*** Data for this exercise Section Begins ***

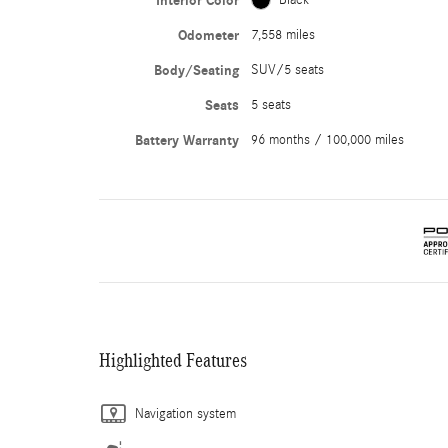
Interior Color
Odometer
7,558 miles
Body/Seating
SUV/5 seats
Seats
5 seats
Battery Warranty
96 months / 100,000 miles
Highlighted Features
Navigation system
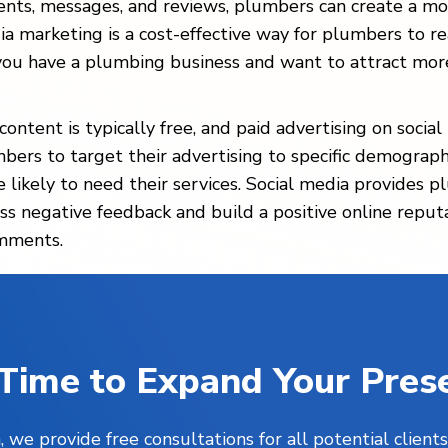
nts, messages, and reviews, plumbers can create a mo
ia marketing is a cost-effective way for plumbers to r
f you have a plumbing business and want to attract mor
ontent is typically free, and paid advertising on socia
bers to target their advertising to specific demograph
re likely to need their services. Social media provide
ss negative feedback and build a positive online reput
omments.
s Time to Expand Your Pres
, we provide free consultations for all potential clie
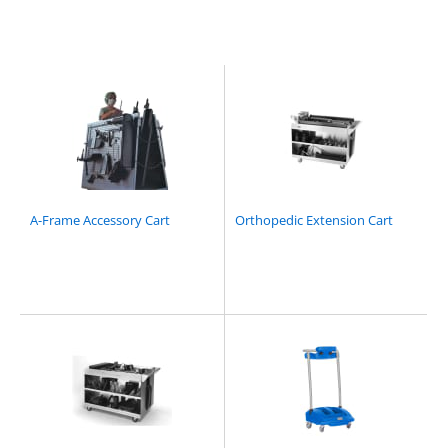
A-Frame Accessory Cart
Orthopedic Extension Cart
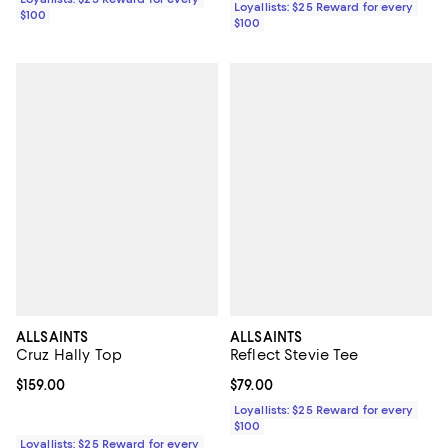
Loyallists: $25 Reward for every
$100
$100
ALLSAINTS
ALLSAINTS
Cruz Hally Top
Reflect Stevie Tee
Current price $159.00; ;
$159.00
Current price $79.00; ;
$79.00
Loyallists: $25 Reward for every
$100
Loyallists: $25 Reward for every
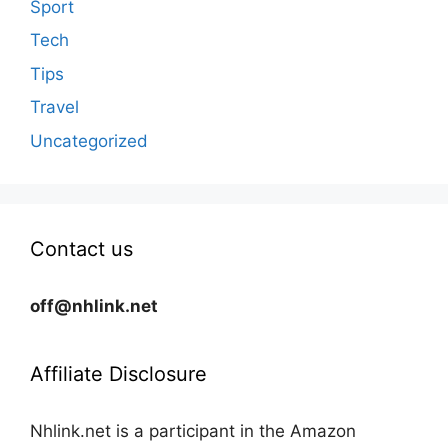
Sport
Tech
Tips
Travel
Uncategorized
Contact us
off@nhlink.net
Affiliate Disclosure
Nhlink.net is a participant in the Amazon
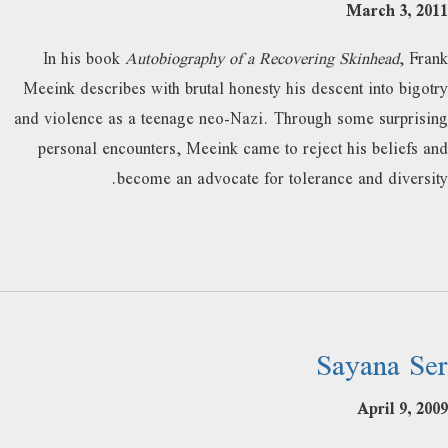
March 3, 2011
In his book
Autobiography of a Recovering Skinhead
, Frank
Meeink describes with brutal honesty his descent into bigotry
and violence as a teenage neo-Nazi. Through some surprising
personal encounters, Meeink came to reject his beliefs and
become an advocate for tolerance and diversity.
Sayana Ser
April 9, 2009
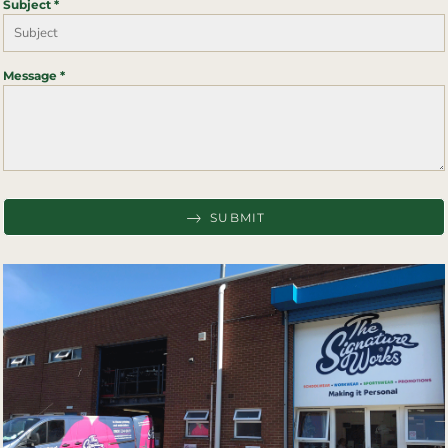
Subject *
Message *
SUBMIT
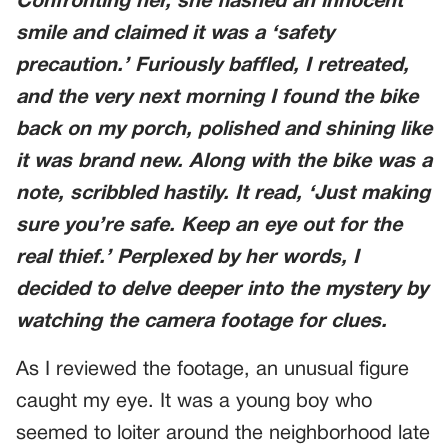
Confronting her, she flashed an innocent
smile and claimed it was a ‘safety
precaution.’ Furiously baffled, I retreated,
and the very next morning I found the bike
back on my porch, polished and shining like
it was brand new. Along with the bike was a
note, scribbled hastily. It read, ‘Just making
sure you’re safe. Keep an eye out for the
real thief.’ Perplexed by her words, I
decided to delve deeper into the mystery by
watching the camera footage for clues.
As I reviewed the footage, an unusual figure
caught my eye. It was a young boy who
seemed to loiter around the neighborhood late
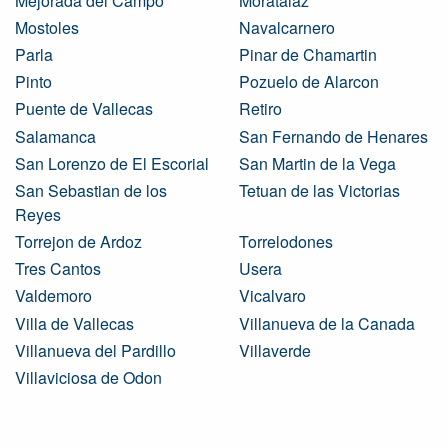
Mejorada del Campo
Moratalaz
Mostoles
Navalcarnero
Parla
Pinar de Chamartin
Pinto
Pozuelo de Alarcon
Puente de Vallecas
Retiro
Salamanca
San Fernando de Henares
San Lorenzo de El Escorial
San Martin de la Vega
San Sebastian de los
Tetuan de las Victorias
Reyes
Torrejon de Ardoz
Torrelodones
Tres Cantos
Usera
Valdemoro
Vicalvaro
Villa de Vallecas
Villanueva de la Canada
Villanueva del Pardillo
Villaverde
Villaviciosa de Odon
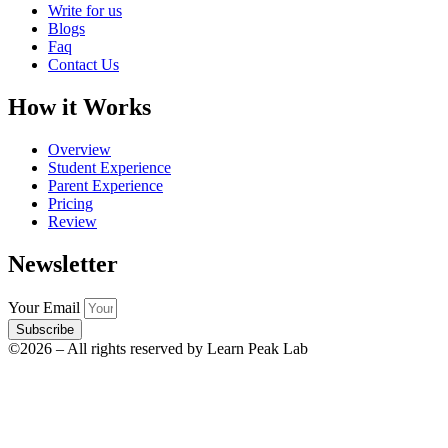
Write for us
Blogs
Faq
Contact Us
How it Works
Overview
Student Experience
Parent Experience
Pricing
Review
Newsletter
Your Email
Subscribe
©2026 – All rights reserved by Learn Peak Lab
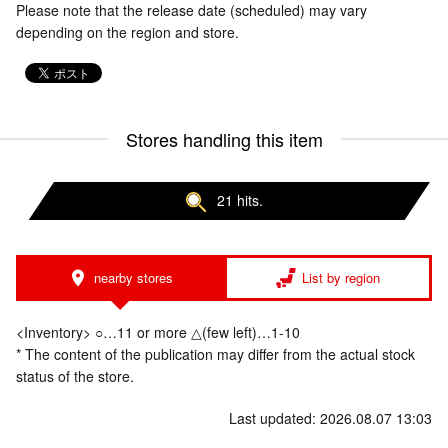
Please note that the release date (scheduled) may vary
depending on the region and store.
Stores handling this item
21 hits.
nearby stores
List by region
<Inventory> ○…11 or more △(few left)…1-10
* The content of the publication may differ from the actual stock
status of the store.
Last updated: 2026.08.07 13:03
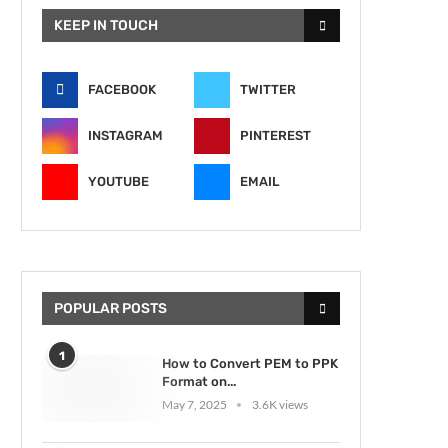
KEEP IN TOUCH
FACEBOOK
TWITTER
INSTAGRAM
PINTEREST
YOUTUBE
EMAIL
POPULAR POSTS
1
How to Convert PEM to PPK
Format on...
May 7, 2025
3.6K views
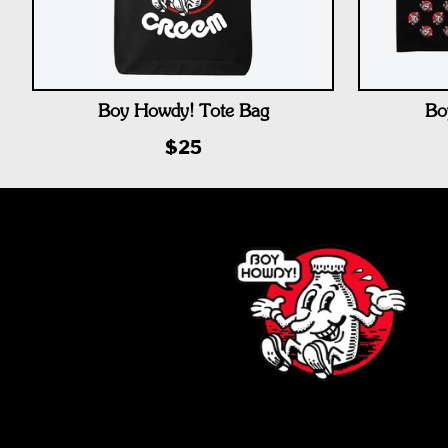
Boy Howdy! Tote Bag
Bo
$25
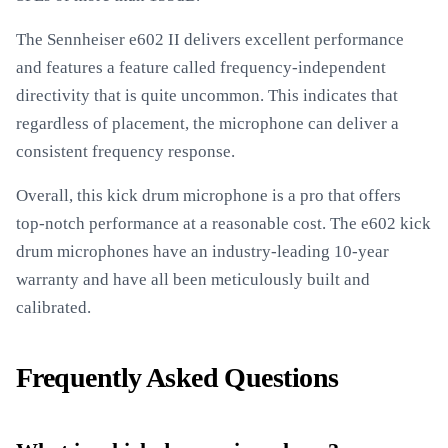
The Sennheiser e602 II delivers excellent performance
and features a feature called frequency-independent
directivity that is quite uncommon. This indicates that
regardless of placement, the microphone can deliver a
consistent frequency response.
Overall, this kick drum microphone is a pro that offers
top-notch performance at a reasonable cost. The e602 kick
drum microphones have an industry-leading 10-year
warranty and have all been meticulously built and
calibrated.
Frequently Asked Questions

*** Data for this exercise Section Ends ***

## What to work on
Where the line containing "Please note that" appears above, start there and set down each line exactly through the last line of the data; leave out every picture.

## Task response
Please note that the release date (scheduled) may vary
depending on the region and store.
Stores handling this item
21 hits.
nearby stores
List by region
<Inventory> ○…11 or more △(few left)…1-10
* The content of the publication may differ from the actual stock
status of the store.
Last updated: 2026.08.07 13:03
KEEP IN TOUCH
FACEBOOK
TWITTER
INSTAGRAM
PINTEREST
YOUTUBE
EMAIL
POPULAR POSTS
1
How to Convert PEM to PPK
Format on...
May 7, 2025
3.6K views
Boy Howdy! Tote Bag
Bo
$25
The Sennheiser e602 II delivers excellent performance
and features a feature called frequency-independent
directivity that is quite uncommon. This indicates that
regardless of placement, the microphone can deliver a
consistent frequency response.
Overall, this kick drum microphone is a pro that offers
top-notch performance at a reasonable cost. The e602 kick
drum microphones have an industry-leading 10-year
warranty and have all been meticulously built and
calibrated.
Frequently Asked Questions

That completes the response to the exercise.